Go with solid state ignition if possible. Ignition points were fine in their day, but the solid state magneto's are great!
Make sure the speed governer works and that the engine is cleaned and serviced reguarly.
The small gas tank on these B&S will give you at least an hour of power. If you need longer running time, then find an engine with a larger gas tank. A gallon tank will give you lots of time with a small engine, probably over 4 hours or so before refueling. Check oil levels at each gas refill, etc.
If you experience static on radios or TV's that you are powering by your generator: Sometimes ignition static can be a problem.
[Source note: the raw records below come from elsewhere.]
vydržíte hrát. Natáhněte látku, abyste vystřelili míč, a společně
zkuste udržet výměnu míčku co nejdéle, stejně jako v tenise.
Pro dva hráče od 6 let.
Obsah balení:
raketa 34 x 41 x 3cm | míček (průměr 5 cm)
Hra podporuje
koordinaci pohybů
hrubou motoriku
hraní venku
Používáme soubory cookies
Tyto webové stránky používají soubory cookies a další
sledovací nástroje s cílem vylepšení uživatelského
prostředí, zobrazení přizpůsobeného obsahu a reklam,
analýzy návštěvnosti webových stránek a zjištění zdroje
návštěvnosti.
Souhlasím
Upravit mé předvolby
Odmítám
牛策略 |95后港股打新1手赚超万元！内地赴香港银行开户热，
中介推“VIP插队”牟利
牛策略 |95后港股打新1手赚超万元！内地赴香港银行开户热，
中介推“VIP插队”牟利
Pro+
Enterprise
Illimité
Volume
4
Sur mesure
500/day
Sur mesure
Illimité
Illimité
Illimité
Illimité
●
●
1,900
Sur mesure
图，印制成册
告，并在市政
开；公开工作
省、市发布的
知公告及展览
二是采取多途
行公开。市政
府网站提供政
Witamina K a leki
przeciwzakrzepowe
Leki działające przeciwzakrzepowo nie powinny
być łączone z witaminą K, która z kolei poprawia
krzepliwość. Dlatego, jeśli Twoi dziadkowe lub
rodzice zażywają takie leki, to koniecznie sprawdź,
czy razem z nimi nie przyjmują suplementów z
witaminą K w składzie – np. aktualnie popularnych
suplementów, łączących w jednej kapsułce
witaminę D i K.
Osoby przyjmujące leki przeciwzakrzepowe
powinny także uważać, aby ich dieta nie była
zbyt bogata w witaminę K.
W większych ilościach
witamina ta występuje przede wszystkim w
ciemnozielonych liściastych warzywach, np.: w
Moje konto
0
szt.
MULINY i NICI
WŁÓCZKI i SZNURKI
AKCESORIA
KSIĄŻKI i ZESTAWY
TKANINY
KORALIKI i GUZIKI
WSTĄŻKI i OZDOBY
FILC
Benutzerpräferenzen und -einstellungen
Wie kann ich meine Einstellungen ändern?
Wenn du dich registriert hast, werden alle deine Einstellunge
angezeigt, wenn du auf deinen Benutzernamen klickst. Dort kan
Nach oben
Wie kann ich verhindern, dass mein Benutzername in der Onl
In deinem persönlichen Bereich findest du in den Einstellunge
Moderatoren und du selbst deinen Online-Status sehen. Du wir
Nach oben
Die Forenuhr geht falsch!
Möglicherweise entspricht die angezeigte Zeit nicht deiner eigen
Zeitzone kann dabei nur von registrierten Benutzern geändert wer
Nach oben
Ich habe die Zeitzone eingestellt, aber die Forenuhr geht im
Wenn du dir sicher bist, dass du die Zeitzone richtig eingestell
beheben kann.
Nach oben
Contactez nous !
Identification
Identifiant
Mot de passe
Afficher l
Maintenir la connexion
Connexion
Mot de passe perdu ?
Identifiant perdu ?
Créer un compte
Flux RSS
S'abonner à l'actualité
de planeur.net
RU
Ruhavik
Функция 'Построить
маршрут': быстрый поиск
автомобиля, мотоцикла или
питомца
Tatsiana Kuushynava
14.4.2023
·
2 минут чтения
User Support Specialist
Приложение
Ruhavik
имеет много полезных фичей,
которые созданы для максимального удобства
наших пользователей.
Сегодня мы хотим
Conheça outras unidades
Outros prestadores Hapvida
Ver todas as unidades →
Rubber boots should be placed over the sparkplug wire so that there is no wiring uninsulated, and then simply cover the sparkplug wire with braided wire and ground it near the magneto coil. Also clamp it around the sparkplug metal base. That will cure it.
Static can be caused by the generator rotor bearings. (I have yet to have that problem!) But, just in case you do: Simply mount a little contact brush against the shaft of the generator rotor and that will successfully ground it and eliminate the static.
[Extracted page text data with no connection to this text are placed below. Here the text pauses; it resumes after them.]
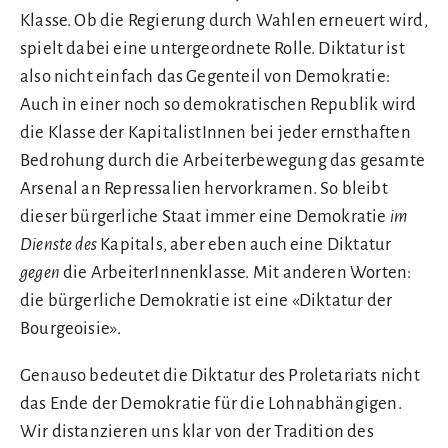
Klasse. Ob die Regierung durch Wahlen erneuert wird,
spielt dabei eine untergeordnete Rolle. Diktatur ist
also nicht einfach das Gegenteil von Demokratie:
Auch in einer noch so demokratischen Republik wird
die Klasse der KapitalistInnen bei jeder ernsthaften
Bedrohung durch die Arbeiterbewegung das gesamte
Arsenal an Repressalien hervorkramen. So bleibt
dieser bürgerliche Staat immer eine Demokratie
im
Dienste des
Kapitals, aber eben auch eine Diktatur
gegen
die ArbeiterInnenklasse. Mit anderen Worten:
die bürgerliche Demokratie ist eine «Diktatur der
Bourgeoisie».
Genauso bedeutet die Diktatur des Proletariats nicht
das Ende der Demokratie für die Lohnabhängigen.
Wir distanzieren uns klar von der Tradition des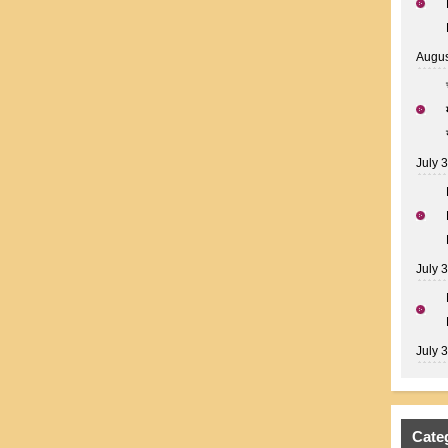
Augus
July 
July 
July 
Cate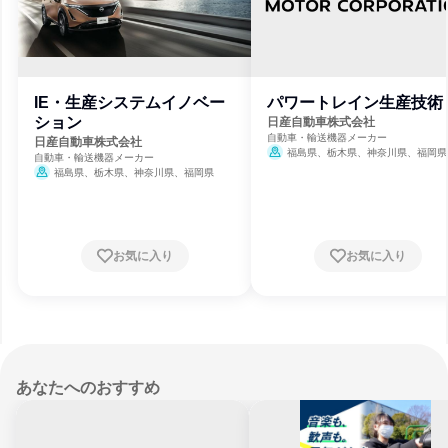
IE・生産システムイノベー
パワートレイン生産技術
ション
日産自動車株式会社
自動車・輸送機器メーカー
日産自動車株式会社
福島県、栃木県、神奈川県、福岡県
自動車・輸送機器メーカー
福島県、栃木県、神奈川県、福岡県
お気に入り
お気に入り
あなたへのおすすめ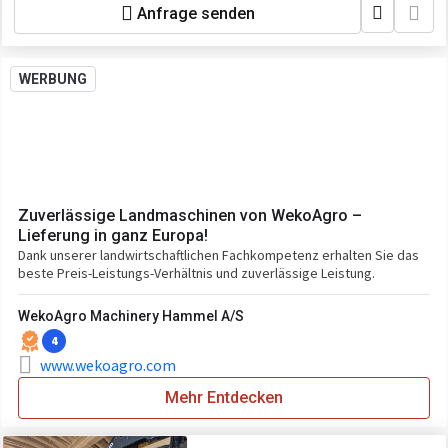
Anfrage senden
WERBUNG
Zuverlässige Landmaschinen von WekoAgro –
Lieferung in ganz Europa!
Dank unserer landwirtschaftlichen Fachkompetenz erhalten Sie das
beste Preis-Leistungs-Verhältnis und zuverlässige Leistung.
WekoAgro Machinery Hammel A/S
4
www.wekoagro.com
Mehr Entdecken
Once again I've got to thank Dewey King, NJ8V, for his never ending patience and help with the mechanical hurdles! His expertise in machining leaves me bewildered.
A. This motor exhibits an internal resistance of about 1.5 ohms of AC resistance and .5 ohms of DC resistance.
B. The capacitor current is approximately 11 amps. Remember, this current exists whether there is a load or not. However it is not 100% "real power", but it is capacitive, with the current out of phase with the voltage. The current, I, leads the voltage, E, in this case. The reason this current exists is to keep the generator "excited" by inducing current into the squirrel cage rotor conductors. Calculations seem to put the exciting power at around 55 watts.
C. The reactance (Xc) of the capacitor (200 uf) at 60 hertz is 13.3 ohms.
D. The reactance (Xl) of the motor is (3.8 mh) at 60 hertz is 1.4 ohms
E. The capacitance and the inductance, being in parallel, does exhibit a resonance. This frequency is 183 hertz.
F. The engine needs to turn this generator at about 3700 rpm to give 60 hertz output. (If your motor is a 1725 RPM one, then you'll need it to turn at about 1875 RPM)
G. I don't have a clear understanding of exactly why this works... but it does!